Anyone knows this?
A looped tree is a weighted, directed graph built from a binary tree by adding an edge from every leaf back to the root. Every edge has a non-negative weight.
- How much time would Dijkstra’s algorithm require to compute the shortest path between two vertices u and v in a looped tree with n nodes?
- Describe and analyze a faster algorithm.
How much time would Dijkstra’s algorithm require to compute the shortest path between two vertices u and v in a looped tree with n nodes?
It will take O(VlogV) time (worst case analysis).
Note that there is a single simple path for each pair of nodes (u,v) that connects u to v. If this path for some reason contains a very heavy weighted edge, Dijksta's algorithm is going to keep postponing taking this edge, and will fail to discover the correct route until it will, which will make the algorithm have to discover most of the vertices in the looped tree, making the complexity O(VlogV) (Note that E is in O(V) for this graph).
Describe and analyze a faster algorithm.
Since there is a single simple path, you just need to find it.
It can be easily done by finding the lowest common ancestor in the tree (without loops), and then finding a route to this ancestor from u.
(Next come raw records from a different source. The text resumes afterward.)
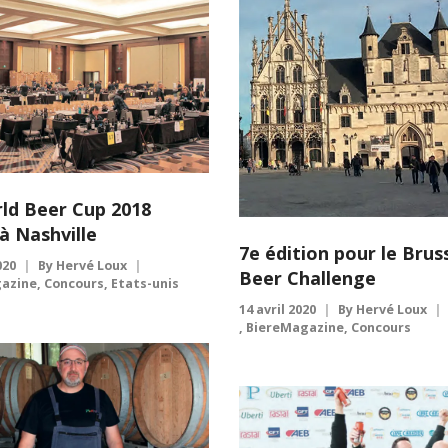
ld Beer Cup 2018
à Nashville
7e édition pour le Brus
020
By
Hervé Loux
Beer Challenge
azine
,
Concours
,
Etats-unis
14 avril 2020
By
Hervé Loux
,
BiereMagazine
,
Concours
Complexity of this algorithm is O(h) - where h is the height of the graph.
I think the answer by amit is wrong.
In Describing and analyze a faster algorithm.
you can't find the cheapest route from vertex u to this ancestor in O(h), therefore, this algorithm is not O(h). For 2 reasons, if internal nodes only have parent to child directed edge, we need to look down from u to find the cheapest route to common ancestor (or the root), and I am not aware of an algorithm that can do that. Second reason, if there are parent->child and child->parent edges, then the path from source vertex to lowest common ancestor vertex can be through any of the 3 adjacent vertex of any internal tree nodes( vertex) or 1 adjacent vertex(root) of any leaf node vertex, thus we can't do it in O(h).
Based on my understanding of the problem, child->parent edge is not in the definition of looped-tree graph. Therefore, the only we is to go down the tree and come back at the top and from root to target is a simple single path. Therefore, we reduce the problem to finding the cheapest route from u to root, thereby reduce the complexity.
Further, if target is a direct descendant of source, we will stop the during finding the cheapest route to root. if source is the root, the problem is trivial since the route is the simple single path from root to target by going down the subtrees of target.